Irhonda's Invitation

I have been in Baton Rouge Headquarters Since the 12th, and inherited the cot in the networking room when Jaime moved from the cot into a hotel. In the evening of September 15th my supervisor looked at me and said, "j'Orel, you need to take a few hours off." He dropped me off at the mall near the Red Cross HQ building. I was hungry for pizza, so went to a walk-through pizza place inside the mall. A young black girl named Irhonda served me, and when she saw my Red Cross ID, she said, "Bless you, I will keep you in my prayers." I asked where she went to church, and she said that she sang in the choir at the Greater New Guide Baptist Church on Fairfields Avenue in Baton Rouge. She invited me to come hear her sing. She said it was only a "stones throw away; only a few blocks".

I would learn on more than one occassion that in the south, stones can be thrown a very great distance. I checked on the city map and the church was, in fact, four miles from the mall and the old Wal-Mart building where the Red Cross headquarters was located. But never mind-- I was determined to attend and hear a real Baptist gospel choir in person for the first time in my life.

So the next Sunday I took a few hours off and drove over to Irhonda's church on Fairfields. The church was an expansive brick building with seven wide steps leading from the sidewalk up to two arched front doors. As I arrived, black families in their Sunday clothes were visiting on the steps before going in to the sactuary. I went in and found an empty spot in a pew up front, to the left. I was the only white person in church.

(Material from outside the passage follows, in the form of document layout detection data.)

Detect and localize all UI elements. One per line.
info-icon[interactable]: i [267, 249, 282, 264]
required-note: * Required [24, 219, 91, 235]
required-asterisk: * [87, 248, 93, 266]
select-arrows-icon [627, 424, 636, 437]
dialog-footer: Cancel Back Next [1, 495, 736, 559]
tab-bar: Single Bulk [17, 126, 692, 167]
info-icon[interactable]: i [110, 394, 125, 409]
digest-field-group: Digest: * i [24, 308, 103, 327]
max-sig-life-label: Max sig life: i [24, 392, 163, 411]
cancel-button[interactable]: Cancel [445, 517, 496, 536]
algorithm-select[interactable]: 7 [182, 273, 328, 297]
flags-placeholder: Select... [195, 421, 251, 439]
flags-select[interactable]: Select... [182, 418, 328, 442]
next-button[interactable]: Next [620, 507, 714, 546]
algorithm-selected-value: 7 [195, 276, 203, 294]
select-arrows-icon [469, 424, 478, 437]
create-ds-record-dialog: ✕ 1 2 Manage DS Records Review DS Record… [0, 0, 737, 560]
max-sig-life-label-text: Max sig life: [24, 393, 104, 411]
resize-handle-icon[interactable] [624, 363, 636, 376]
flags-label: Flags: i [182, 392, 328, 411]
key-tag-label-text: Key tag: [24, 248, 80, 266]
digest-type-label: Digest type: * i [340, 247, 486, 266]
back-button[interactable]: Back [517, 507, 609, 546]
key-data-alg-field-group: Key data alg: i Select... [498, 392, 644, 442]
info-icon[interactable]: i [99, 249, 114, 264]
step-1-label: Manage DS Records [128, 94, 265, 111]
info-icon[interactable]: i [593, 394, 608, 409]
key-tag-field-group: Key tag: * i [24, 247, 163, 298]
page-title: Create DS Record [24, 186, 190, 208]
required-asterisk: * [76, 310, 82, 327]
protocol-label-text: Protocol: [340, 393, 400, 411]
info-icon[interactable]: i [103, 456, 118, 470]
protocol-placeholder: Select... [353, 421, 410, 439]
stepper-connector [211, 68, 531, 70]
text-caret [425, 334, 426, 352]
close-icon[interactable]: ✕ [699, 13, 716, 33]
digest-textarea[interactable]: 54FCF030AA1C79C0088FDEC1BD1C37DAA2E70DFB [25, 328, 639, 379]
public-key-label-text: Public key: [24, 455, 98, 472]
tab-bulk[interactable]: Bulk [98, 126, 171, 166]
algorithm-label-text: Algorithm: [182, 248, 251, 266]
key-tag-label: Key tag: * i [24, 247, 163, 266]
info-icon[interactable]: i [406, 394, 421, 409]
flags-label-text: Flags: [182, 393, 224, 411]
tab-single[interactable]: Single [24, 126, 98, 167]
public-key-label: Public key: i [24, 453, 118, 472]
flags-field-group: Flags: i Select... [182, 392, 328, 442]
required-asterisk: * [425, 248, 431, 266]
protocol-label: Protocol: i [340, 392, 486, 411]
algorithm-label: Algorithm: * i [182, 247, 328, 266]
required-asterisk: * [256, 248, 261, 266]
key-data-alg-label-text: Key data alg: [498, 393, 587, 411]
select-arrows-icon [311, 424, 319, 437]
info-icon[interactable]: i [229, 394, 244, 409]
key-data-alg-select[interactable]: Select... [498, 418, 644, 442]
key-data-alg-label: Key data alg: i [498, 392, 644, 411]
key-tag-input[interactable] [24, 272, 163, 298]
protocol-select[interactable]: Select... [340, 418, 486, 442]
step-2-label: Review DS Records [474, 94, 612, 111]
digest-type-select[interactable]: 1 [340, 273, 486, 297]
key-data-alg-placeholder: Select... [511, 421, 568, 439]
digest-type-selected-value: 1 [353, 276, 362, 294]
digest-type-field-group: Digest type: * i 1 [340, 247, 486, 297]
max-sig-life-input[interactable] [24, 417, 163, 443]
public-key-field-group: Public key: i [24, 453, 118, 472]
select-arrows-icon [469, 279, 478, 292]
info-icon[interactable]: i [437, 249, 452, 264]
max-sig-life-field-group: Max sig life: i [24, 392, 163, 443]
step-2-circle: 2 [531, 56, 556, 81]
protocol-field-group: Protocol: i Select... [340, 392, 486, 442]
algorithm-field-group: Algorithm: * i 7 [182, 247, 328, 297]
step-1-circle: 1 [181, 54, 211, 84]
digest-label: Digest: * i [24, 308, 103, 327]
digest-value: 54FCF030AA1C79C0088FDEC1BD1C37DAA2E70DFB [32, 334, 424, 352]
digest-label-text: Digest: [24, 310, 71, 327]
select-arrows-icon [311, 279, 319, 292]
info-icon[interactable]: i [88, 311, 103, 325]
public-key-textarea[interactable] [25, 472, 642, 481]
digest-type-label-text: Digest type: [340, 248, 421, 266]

It was the Sunday that the youth choir sang, and a large group of young people sat up front in the choir loft behind the pulpit. When they sang, they were directed by a very energetic young woman, accompanied by a pianist and a drummer who enthusiastically and unequivocally set the beat. During every song several women around the congregation stood up and rocked and sang with all their might.

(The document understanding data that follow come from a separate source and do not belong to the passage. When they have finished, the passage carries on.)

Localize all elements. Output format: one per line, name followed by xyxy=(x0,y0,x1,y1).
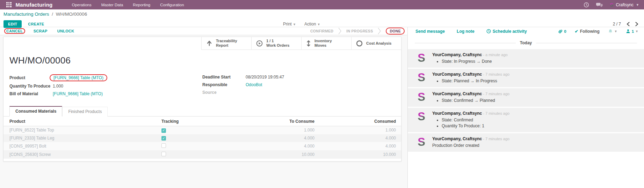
activities-clock-icon[interactable] xyxy=(584,2,589,8)
pager: 2 / 7 xyxy=(613,22,638,27)
table-row[interactable]: [FURN_2333] Table Leg ✓ 4.000 4.000 xyxy=(3,134,401,142)
mo-title: WH/MO/00006 xyxy=(9,55,401,66)
table-row[interactable]: [CONS_25630] Screw 10.000 10.000 xyxy=(3,150,401,159)
pager-value: 2 / 7 xyxy=(613,22,621,27)
attachment-count: 0 xyxy=(564,29,566,33)
field-responsible: Responsible OdooBot xyxy=(202,82,395,88)
bom-link[interactable]: [FURN_9666] Table (MTO) xyxy=(53,91,103,96)
inventory-moves-button[interactable]: InventoryMoves xyxy=(301,37,351,50)
control-panel-buttons: EDIT CREATE Print ▼ Action ▼ 2 / 7 xyxy=(3,19,644,29)
tracking-checkbox[interactable] xyxy=(161,152,166,156)
message-avatar: S xyxy=(415,136,428,149)
messages-icon[interactable] xyxy=(596,2,603,8)
menu-operations[interactable]: Operations xyxy=(72,3,91,7)
followers-button[interactable]: 1 ▼ xyxy=(626,29,638,33)
menu-reporting[interactable]: Reporting xyxy=(133,3,150,7)
user-menu[interactable]: S Craftsync ▼ xyxy=(610,2,639,7)
message: S YourCompany, Craftsync7 minutes ago St… xyxy=(408,108,644,132)
create-button[interactable]: CREATE xyxy=(28,22,44,26)
state-in-progress[interactable]: IN PROGRESS xyxy=(346,29,373,33)
circle-icon xyxy=(356,40,363,47)
menu-master-data[interactable]: Master Data xyxy=(101,3,123,7)
field-bill-of-material: Bill of Material [FURN_9666] Table (MTO) xyxy=(9,91,202,97)
cell-consumed: 4.000 xyxy=(314,142,401,150)
unlock-button[interactable]: UNLOCK xyxy=(57,29,74,33)
field-label: Quantity To Produce xyxy=(9,84,53,89)
message-body: Production Order created xyxy=(432,143,509,148)
log-note-button[interactable]: Log note xyxy=(457,29,475,34)
user-name: Craftsync xyxy=(616,2,634,7)
user-avatar: S xyxy=(610,2,613,7)
message-time: 7 minutes ago xyxy=(482,72,509,76)
action-menu[interactable]: Action ▼ xyxy=(304,22,320,27)
cost-analysis-button[interactable]: Cost Analysis xyxy=(351,37,401,50)
arrow-up-icon xyxy=(206,40,212,46)
message-time: 7 minutes ago xyxy=(482,92,509,96)
table-row[interactable]: [FURN_8522] Table Top ✓ 1.000 1.000 xyxy=(3,126,401,134)
attachment-button[interactable]: 0 xyxy=(558,29,566,34)
main-content: TraceabilityReport 1 / 1Work Orders Inve… xyxy=(0,35,644,188)
column-header-to-consume[interactable]: To Consume xyxy=(245,116,314,126)
breadcrumb-current: WH/MO/00006 xyxy=(56,12,87,17)
print-menu[interactable]: Print ▼ xyxy=(283,22,296,27)
message: S YourCompany, Craftsync7 minutes ago St… xyxy=(408,69,644,87)
send-message-button[interactable]: Send message xyxy=(415,29,445,34)
cell-product: [FURN_8522] Table Top xyxy=(3,126,161,134)
notification-bell-button[interactable]: ▼ xyxy=(608,29,617,34)
scrap-button[interactable]: SCRAP xyxy=(34,29,48,33)
pager-previous-icon[interactable] xyxy=(627,22,630,26)
cell-consumed: 10.000 xyxy=(314,150,401,159)
table-header-row: Product Tracking To Consume Consumed xyxy=(3,116,401,126)
product-link[interactable]: [FURN_9666] Table (MTO) xyxy=(53,75,103,80)
column-header-product[interactable]: Product xyxy=(3,116,161,126)
message-author: YourCompany, Craftsync xyxy=(432,91,482,96)
apps-menu-icon[interactable] xyxy=(6,2,12,7)
following-button[interactable]: ✔ Following xyxy=(575,29,600,34)
traceability-report-button[interactable]: TraceabilityReport xyxy=(201,37,251,50)
person-icon xyxy=(626,29,630,33)
pager-next-icon[interactable] xyxy=(635,22,638,26)
state-confirmed[interactable]: CONFIRMED xyxy=(310,29,333,33)
tracking-checkbox[interactable] xyxy=(161,143,166,148)
top-menu: Operations Master Data Reporting Configu… xyxy=(72,3,184,7)
control-panel: Manufacturing Orders / WH/MO/00006 EDIT … xyxy=(0,9,644,27)
cell-product: [CONS_25630] Screw xyxy=(3,150,161,159)
message-avatar: S xyxy=(415,91,428,104)
field-quantity-to-produce: Quantity To Produce 1.000 xyxy=(9,83,202,89)
column-header-tracking[interactable]: Tracking xyxy=(161,116,245,126)
field-product: Product [FURN_9666] Table (MTO) xyxy=(9,74,202,81)
print-action-menus: Print ▼ Action ▼ xyxy=(283,22,320,27)
cell-consumed: 4.000 xyxy=(314,134,401,142)
chevron-down-icon: ▼ xyxy=(636,3,639,7)
breadcrumb-parent[interactable]: Manufacturing Orders xyxy=(3,12,49,17)
field-column-right: Deadline Start 08/20/2019 19:05:47 Respo… xyxy=(202,74,395,97)
field-source: Source xyxy=(202,90,395,95)
tab-finished-products[interactable]: Finished Products xyxy=(62,107,108,116)
cell-to-consume: 10.000 xyxy=(245,150,314,159)
message-time: 7 minutes ago xyxy=(482,137,509,141)
field-deadline-start: Deadline Start 08/20/2019 19:05:47 xyxy=(202,74,395,80)
message-avatar: S xyxy=(415,72,428,84)
cancel-button[interactable]: CANCEL xyxy=(6,29,23,33)
message-author: YourCompany, Craftsync xyxy=(432,72,482,77)
tracking-checkbox[interactable]: ✓ xyxy=(161,128,166,133)
field-label: Responsible xyxy=(202,82,246,87)
topbar-right: S Craftsync ▼ xyxy=(584,2,639,8)
work-orders-button[interactable]: 1 / 1Work Orders xyxy=(251,37,301,50)
message-author: YourCompany, Craftsync xyxy=(432,136,482,141)
menu-configuration[interactable]: Configuration xyxy=(160,3,184,7)
column-header-consumed[interactable]: Consumed xyxy=(314,116,401,126)
chatter-follow-tools: 0 ✔ Following ▼ 1 ▼ xyxy=(558,29,638,34)
app-brand[interactable]: Manufacturing xyxy=(16,2,53,8)
annotation-product: [FURN_9666] Table (MTO) xyxy=(50,74,107,81)
field-label: Deadline Start xyxy=(202,75,246,80)
chevron-down-icon: ▼ xyxy=(317,23,320,26)
message-avatar: S xyxy=(415,111,428,123)
responsible-link[interactable]: OdooBot xyxy=(246,82,262,87)
table-row[interactable]: [CONS_89957] Bolt 4.000 4.000 xyxy=(3,142,401,150)
schedule-activity-button[interactable]: Schedule activity xyxy=(486,29,527,34)
state-done[interactable]: DONE xyxy=(390,29,401,33)
tab-consumed-materials[interactable]: Consumed Materials xyxy=(9,106,62,116)
tracking-checkbox[interactable]: ✓ xyxy=(161,136,166,141)
edit-button[interactable]: EDIT xyxy=(3,20,22,28)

It was an amazing experience. When there was music, which was almost all the time, everyone in the church moved, many waving their arms in the air, all synchronized to the beat. One of the women who rose and sang during the songs was sitting next to me, and she reminded me of Aretha Franklin. Wow, could she get it going! Seeing all this commotion during the music made me think about our Presbyterian Church back home, and how we, by comparison, sang our hyms stoically and without passion. We would occassionally joke about how Presbyterians are God's "Frozen Chosen", since we seldom moved or showed any emotion during a service. Between songs, I turned to Aretha and said "If you look at me and I'm not moving during the music, don't call 911-- I'm Presbyterian." She laughed, although I'm guessing I was the first Presbyterian she had ever seen in her life.

The sermon, "Where is your heart?", was an impassioned and sobering treatise on Mathew 6:19, God's admonition to us to store up our treasures in heaven, because where our treasure is, there is our heart. The Minister made many references to Katrina, referring to the recent hurricane as the modern equivalent of moths and rust and thieves. His sermon was puncuated by numerous "Amens!" and other enthusiastic affirmations. I went away with a good intellectual grasp of Mathew 6:19, but as it would turn out, God had something special planned for me later regarding this verse.